# Tracing history on exracer



## ChristmasPixie (30 November 2011)

Hello

I have owned my gorgeous ex racer for 2 years now. He is 16 and I would love any info, especially pics of him in when he was younger. I have contacted the training yard he came from but have had no joy there. He is called Vincent Van Gogh, his sire was Executive Perk and he was on a yard in the Somerset region. He was with Mark Pitman for much of his younger racing days. (steeplchaser)

Any ideas anyone??

I have found his form on racing post, but it's pics I'm after really. Is this an impossible ask???? 

Thanks


----------



## Miss L Toe (30 November 2011)

I will try to find you the name of some professional photographers
try 
http://www.nickhorlerphotography.co.uk/gallery_194368.html
http://www.racing-chronicle.co.uk/photo-store/
the record of his racing on Racing Post.........
http://www.racingpost.com/horses/ho...=horse_race_record&bottomHorseTabs=horse_form
......tells us he would not be in any winners photos [not on RP photo gallery] so you are only looking for photos on the database of local photographers or the connections.
Bernard Parkin has a lot of years in racing, may be worth emailing him
http://www.directoryoftheturf.com/profile.cfm/searchid/17773


----------



## Miss L Toe (30 November 2011)

I have been chatting to Bernard and he does not have any pics :[


----------



## ChristmasPixie (30 November 2011)

Thank you so much for trying. I didn't know where to start!! I think he won a couple of races, but I guess not all of them get photographed??
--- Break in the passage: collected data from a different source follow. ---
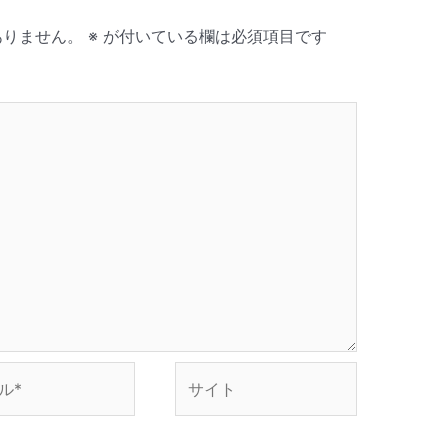
ありません。
※
が付いている欄は必須項目です
サ
イ
ト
I will definitely look into those links you sent me though.

Thanks again


----------



## MuddyTB (30 November 2011)

Afraid I can't help with your boy but I managed to get photos of my ex-racer by checking his record on racing post then contacting the various courses and asking who the course photographers were.

I then contacted a few of them and got lucky with one. Hope you find something and good luck.


----------



## ChristmasPixie (30 November 2011)

Thanks MuddyTB, I shall do that!


----------



## mastermax (30 November 2011)

Hi I found pictures and a dvd of our ex racers by finding the relevant race through racing post and then contacting Race Tech. they sent me the full DVD of one of ours winning race which is fabulous to have. good Luck


----------



## superpony (30 November 2011)

I found the best way to find pictures is to look at the racecourses they raced at and then look for the photographers who worked at those racecourses. By either searching on the racing post list of photographers and by contacting the racecourses and asking for their list of photographers.


----------



## ChristmasPixie (1 December 2011)

Thank you everyone, I know where to start now!


----------



## humblepie (1 December 2011)

Thanks for the Racing Chronicle link, have found some more of my recently acquired one.


----------



## lillith (1 December 2011)

http://www.racingpost.com/horses/ho...=photo_tab_content&bottomHorseTabs=horse_form

I'm not sure if I got the link right so you might have to copy and paste but this looks like the right horse and has a race record, it might be a good place to start?


----------